I need the number of lines in the following entries that hold the word "CEARÁ", and no other text.

### [SOURCE MATERIAL]
..............................

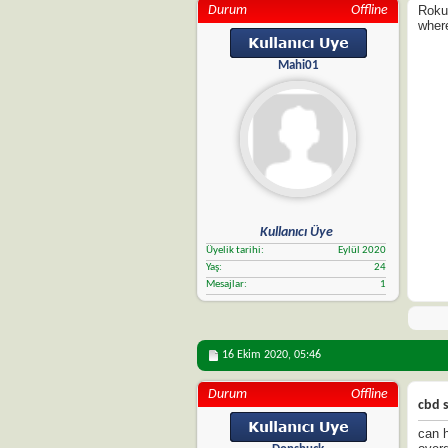
Durum
Offline
Roku
where
Mahi01
Kullanıcı Üye
Üyelik tarihi
Eylül 2020
Yaş
24
Mesajlar
1
16 Ekim 2020,
05:46
Durum
Offline
cbd s
can 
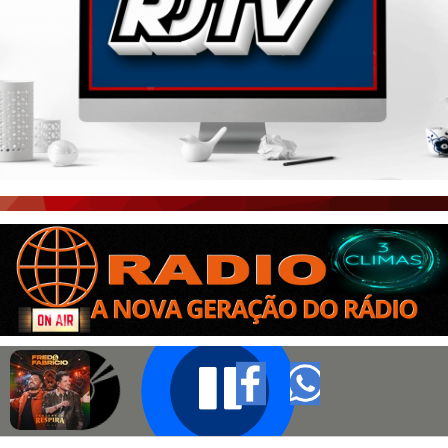
PORTAL CEARÁ
FOTOS
ÚLTIMAS POSTAGENS
BOAS NOTÍCIAS...VIRAM MANCHETE!
ISTO É FATO!
CEARÁ BRASIL NOTÍCIAS
CEARÁ BRASIL MUNDO 1
BRASIL DE FATO
NOTÍCIAS GERAIS
CONECTE-SE
REGISTO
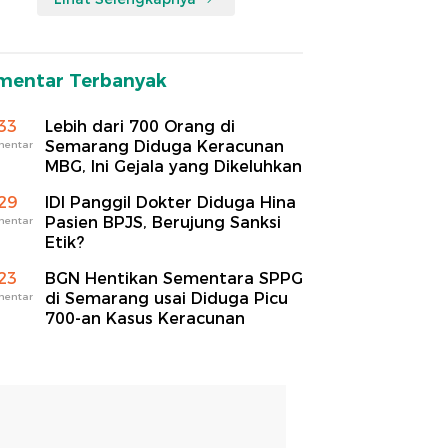
mentar Terbanyak
33
Lebih dari 700 Orang di
Semarang Diduga Keracunan
mentar
MBG, Ini Gejala yang Dikeluhkan
29
IDI Panggil Dokter Diduga Hina
Pasien BPJS, Berujung Sanksi
mentar
Etik?
23
BGN Hentikan Sementara SPPG
di Semarang usai Diduga Picu
mentar
700-an Kasus Keracunan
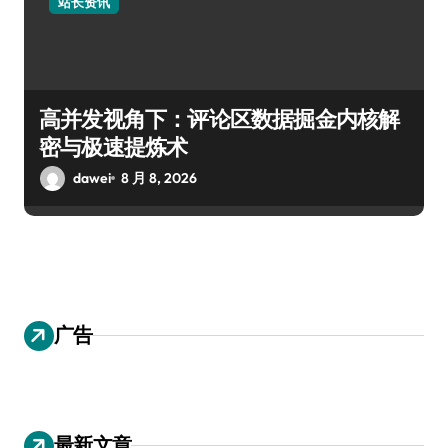
站长资讯
高并发视角下：评论区数据掘金内核解
密与极速提炼术
dawei
8 月 8, 2026
广告
最新文章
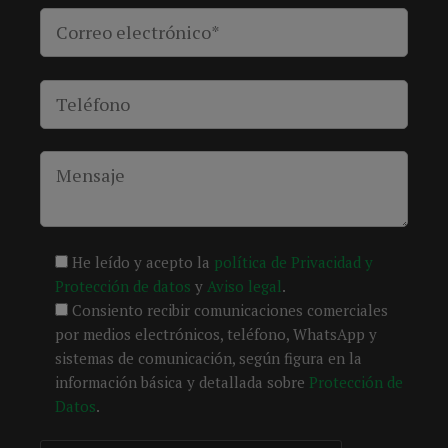
He leído y acepto la
política de Privacidad y
Protección de datos
y
Aviso legal
.
Consiento recibir comunicaciones comerciales
por medios electrónicos, teléfono, WhatsApp y
sistemas de comunicación, según figura en la
información básica y detallada sobre
Protección de
Datos
.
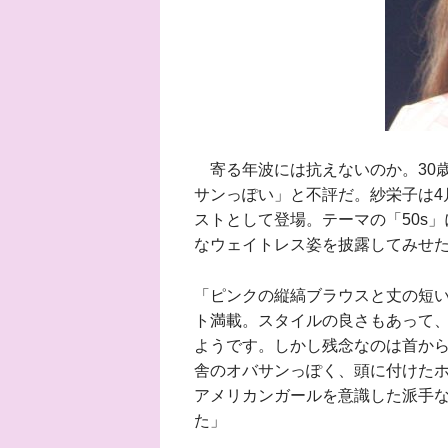
寄る年波には抗えないのか。30
サンっぽい」と不評だ。紗栄子は4
ストとして登場。テーマの「50s
なウェイトレス姿を披露してみせ
「ピンクの縦縞ブラウスと丈の短い
ト満載。スタイルの良さもあって
ようです。しかし残念なのは首から
舎のオバサンっぽく、頭に付けた
アメリカンガールを意識した派手な
た」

..............................

### [SOLUTION TO THIS EXERCISE]
3